La sculpturalisation en tant que stratégie de l’architecture en dialoguant avec son site d’installation — les cas d’étude : les œuvres de Frank Gehry, Dan Graham, Gordon Matta-Clark et Bernard Tschumi

La monumentalité dans l’architecture contemporaine

Le point de départ de cet article est l’architecture contemporaine monumentale. Aujourd’hui, il y a plusieurs architectures spectaculaires dans des villes. Cette année, la Philharmonie de Jean Nouvel vient d’être inaugurée au parc de la Villette de Paris. La Fondation Pathé de Renzo Piano et la Fondation Louis Vuitton de Frank Gehry sont construites en 2014.

En ce qui concerne le mot «monumental», il est synonyme d’exceptionnel, spectaculaire, imposant et d’autre. Ces expressions relient souvent à une architecture de valeur historique. C’est pourquoi il est difficile de nommer ces trois œuvres «monument». Sans fonction commémorative, politique et religieuse, leurs effets monumentaux montrent aussi un aspect extraordinaire. Une problématique apparaît : quel est l’objectif et la fonction de la monumentalité contemporaine ?
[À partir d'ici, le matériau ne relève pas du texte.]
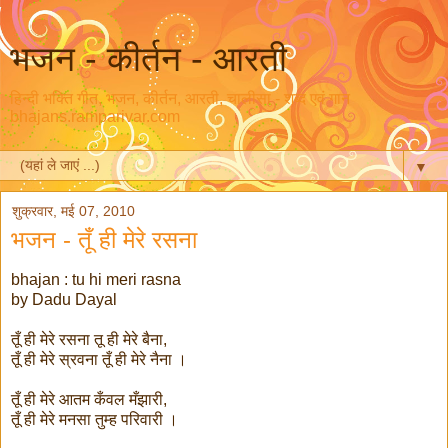
भजन - कीर्तन - आरती
हिन्दी भक्ति गीत, भजन, कीर्तन, आरती, चालीसा - शब्द एवं गान
bhajans.ramparivar.com
▼
शुक्रवार, मई 07, 2010
भजन - तूँ ही मेरे रसना
bhajan : tu hi meri rasna
by Dadu Dayal
तूँ ही मेरे रसना तू ही मेरे बैना,
तूँ ही मेरे स्रवना तूँ ही मेरे नैना ।
तूँ ही मेरे आतम कँवल मँझारी,
तूँ ही मेरे मनसा तुम्ह परिवारी ।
La Philharmonie de Jean Nouvel vient, La Fondation Pathé de Renzo Piano et la Fondation Louis Vuitton de Frank Gehry
La Philharmonie de Jean Nouvel vient, La Fondation Pathé de Renzo Piano et la Fondation Louis Vuitton de Frank Gehry

 

La problématique de l’in situ

L’architecture ne se sépare pas de la ville, de sa formation et de sa configuration. Elle est aussi un instrument important du projet urbain ainsi que sa construction peut-être a une grande influence sur son lieu d’installation. En vue de clarifier la monumentalité en tant que stratégie dans l’espace public, il convient d’introduire la notion de « site » proposées par Thierry de Duve. Pour lui, le site signifie l’harmonie des trois « fermes » solidarités : lieu, espace et échelle. Ces trois éléments indispensables configurent ce que Duve appelle « site » dans son texte « Ex Situ » écrit en 1989 [1]. L’observation de Duve nous donne une méthode profitable pour réfléchir à des relations entre l’œuvre et son lieu et à des stratégies par rapport à l’in situ, se tisser avec, se limiter à ou plaire au site, comme à l’ex situ, hors site et sortir du site.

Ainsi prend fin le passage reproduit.